Directions for this task: Look through the entries that follow and count the lines with the word "avantilive". The reply is that number alone.
------ Dataset records ------
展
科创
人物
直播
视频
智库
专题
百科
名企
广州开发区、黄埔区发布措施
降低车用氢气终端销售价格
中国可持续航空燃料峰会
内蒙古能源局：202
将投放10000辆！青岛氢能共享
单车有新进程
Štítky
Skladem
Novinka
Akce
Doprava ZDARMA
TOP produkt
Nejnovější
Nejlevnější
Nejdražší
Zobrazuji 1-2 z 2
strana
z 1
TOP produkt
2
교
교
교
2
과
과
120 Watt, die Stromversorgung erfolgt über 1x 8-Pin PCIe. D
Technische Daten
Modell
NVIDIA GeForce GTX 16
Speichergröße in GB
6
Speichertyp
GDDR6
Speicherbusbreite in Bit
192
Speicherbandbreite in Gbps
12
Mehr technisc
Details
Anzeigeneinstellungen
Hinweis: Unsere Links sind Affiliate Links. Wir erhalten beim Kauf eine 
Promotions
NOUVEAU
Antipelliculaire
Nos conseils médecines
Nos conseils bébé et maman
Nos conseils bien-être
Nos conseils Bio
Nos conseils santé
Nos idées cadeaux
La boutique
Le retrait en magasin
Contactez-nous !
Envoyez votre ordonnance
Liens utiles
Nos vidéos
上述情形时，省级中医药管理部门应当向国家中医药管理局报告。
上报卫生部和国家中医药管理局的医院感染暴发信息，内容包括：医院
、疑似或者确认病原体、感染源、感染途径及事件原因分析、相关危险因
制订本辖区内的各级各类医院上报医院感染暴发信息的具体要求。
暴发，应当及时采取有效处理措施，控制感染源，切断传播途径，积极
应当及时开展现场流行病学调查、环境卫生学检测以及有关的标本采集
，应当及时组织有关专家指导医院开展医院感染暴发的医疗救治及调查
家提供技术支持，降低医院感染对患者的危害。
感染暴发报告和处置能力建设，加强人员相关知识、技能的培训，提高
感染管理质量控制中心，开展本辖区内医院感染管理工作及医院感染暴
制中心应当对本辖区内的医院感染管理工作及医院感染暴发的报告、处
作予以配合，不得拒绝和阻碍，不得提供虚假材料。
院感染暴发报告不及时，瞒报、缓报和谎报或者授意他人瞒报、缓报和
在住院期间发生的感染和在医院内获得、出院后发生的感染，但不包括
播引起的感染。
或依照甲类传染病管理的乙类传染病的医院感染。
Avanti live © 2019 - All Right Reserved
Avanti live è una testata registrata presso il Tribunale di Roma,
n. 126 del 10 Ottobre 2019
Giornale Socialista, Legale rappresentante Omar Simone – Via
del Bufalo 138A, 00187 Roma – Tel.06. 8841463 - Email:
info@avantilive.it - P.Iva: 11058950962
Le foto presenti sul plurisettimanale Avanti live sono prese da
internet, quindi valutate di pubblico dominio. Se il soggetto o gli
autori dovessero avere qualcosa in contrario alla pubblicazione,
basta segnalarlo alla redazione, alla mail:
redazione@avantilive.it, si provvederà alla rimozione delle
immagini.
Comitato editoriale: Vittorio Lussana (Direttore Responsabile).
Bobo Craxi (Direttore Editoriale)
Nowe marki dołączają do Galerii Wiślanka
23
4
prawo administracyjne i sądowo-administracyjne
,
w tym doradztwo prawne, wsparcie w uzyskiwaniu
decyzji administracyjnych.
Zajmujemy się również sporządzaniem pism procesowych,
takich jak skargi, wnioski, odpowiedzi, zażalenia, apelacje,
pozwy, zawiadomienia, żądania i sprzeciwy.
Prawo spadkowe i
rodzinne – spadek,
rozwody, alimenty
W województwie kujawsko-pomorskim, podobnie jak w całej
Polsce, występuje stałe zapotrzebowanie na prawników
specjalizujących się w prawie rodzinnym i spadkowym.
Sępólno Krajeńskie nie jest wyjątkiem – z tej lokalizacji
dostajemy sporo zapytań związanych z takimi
------
Output: 2